Voicing concern for nature and the environment
In October, Natural England published their annual “people and nature” report, which revealed that time spent in nature continues to be of the utmost importance to individuals, post-pandemic: Since coronavirus restrictions have been lifted, people have continued to find nature/wildlife and visiting green and natural spaces to be essential to their wellbeing.
86% of people said that protecting the environment was important to them – in fact, when asked about issues facing the UK, ‘The environment/climate change’ was the third most commonly selected response (chosen by 29% of people), after ‘Health/ the NHS/ Coronavirus’ (52%) and ‘the rising cost of living’ (30%).
This recognition of the value of nature is also reflected in behaviour. Between April 2021 and March 2022, 85% of respondents said they were going to make changes to their lifestyle to protect the environment.
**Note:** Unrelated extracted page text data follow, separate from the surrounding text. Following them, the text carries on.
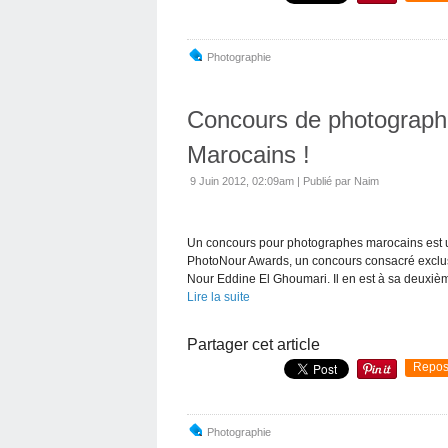
Photographie
Concours de photographi
Marocains !
9 Juin 2012, 02:09am
|
Publié par Naim
Un concours pour photographes marocains est un 
PhotoNour Awards, un concours consacré exclu
Nour Eddine El Ghoumari. Il en est à sa deuxième
Lire la suite
Partager cet article
Repos
Photographie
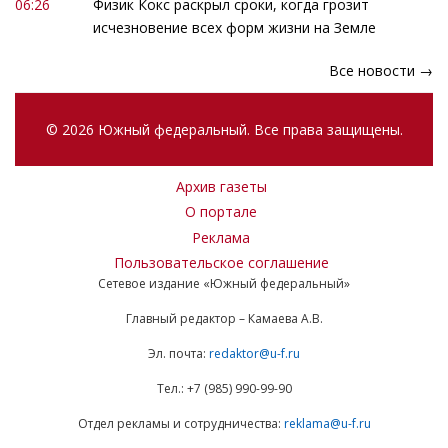
06:26
Физик Кокс раскрыл сроки, когда грозит
исчезновение всех форм жизни на Земле
Все новости →
© 2026 Южный федеральный. Все права защищены.
Архив газеты
О портале
Реклама
Пользовательское соглашение
Сетевое издание «Южный федеральный»
Главный редактор – Камаева А.В.
Эл. почта:
redaktor@u-f.ru
Тел.: +7 (985) 990-99-90
Отдел рекламы и сотрудничества:
reklama@u-f.ru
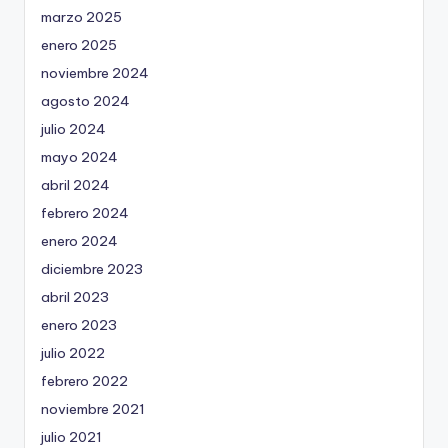
marzo 2025
enero 2025
noviembre 2024
agosto 2024
julio 2024
mayo 2024
abril 2024
febrero 2024
enero 2024
diciembre 2023
abril 2023
enero 2023
julio 2022
febrero 2022
noviembre 2021
julio 2021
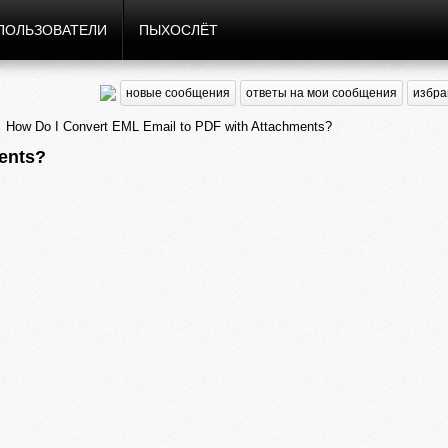
ПОЛЬЗОВАТЕЛИ
ПЫХОСЛЁТ
новые сообщения
ответы на мои сообщения
избра
How Do I Convert EML Email to PDF with Attachments?
ents?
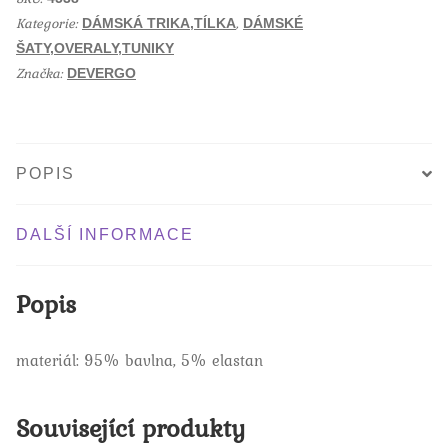
zelené,
o
Kategorie:
,
o
DÁMSKÁ TRIKA,TÍLKA
DÁMSKÉ
tmavě
k
ŠATY,OVERALY,TUNIKY
šedé
Značka:
DEVERGO
množství
POPIS
DALŠÍ INFORMACE
Popis
materiál: 95% bavlna, 5% elastan
Související produkty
It is clear that people want, and are willing to take, action.
The report findings are significant (and heartening, for us). The belief that for people to care for nature, they must first connect with it, has long been a central tenant for Earth Trust’s work. We have been influencing for better and more accessible green spaces throughout our 40 year history. But, over the last few months, we have been more actively connecting to national campaigns that make noise for nature.
We talked in a previous newsletter about the Nature for Everyone Campaign. Proposed clauses to the levelling up bill were taken to Committee Stage of the Levelling Up and Regeneration Bill on 20th October so we are anticipating an update on the campaign in the coming weeks.
Earlier in October, we added our voice to over 75 nature, countryside, heritage and health organisations in expressing concern to the Prime Minster about potential deregulation of environmental protection laws at the same time as planning rules are being relaxed within investment zones. There has also been intense speculation that Defra may change or delay proposed Environmental Land Management schemes (ELMS). The government has denied an intention to go back on its commitment to the environment, but with only eight years left to meet legal obligations around nature restoration, this potentially represents a large set back to progress. Changing the rules when there is no clear plan or mandate for an alternative could set back environmental delivery by years.
The environmental sector is angry – many calling this an attack on nature. We have reached out to our community – volunteers, friends, supporters, asking you to express concern to MPs, and have been delighted with the response.
Together, we can make change happen. As we connect our communities, our voice will become louder.
Natural England’s report, as well as The People’s Plan for Nature project (powered by the WWF, the RSPB and National Trust) are symbolic of the heights of public interest in environment, the importance of having your say and demanding action.
With the launch of our new strategic direction, Earth Trust is embarking on a significant period of change – exploring how our new communication, engagement and education strategies can further develop the experience we provide for people, and how this can lead to real-world change where we all do our bit to help nature and people thrive together.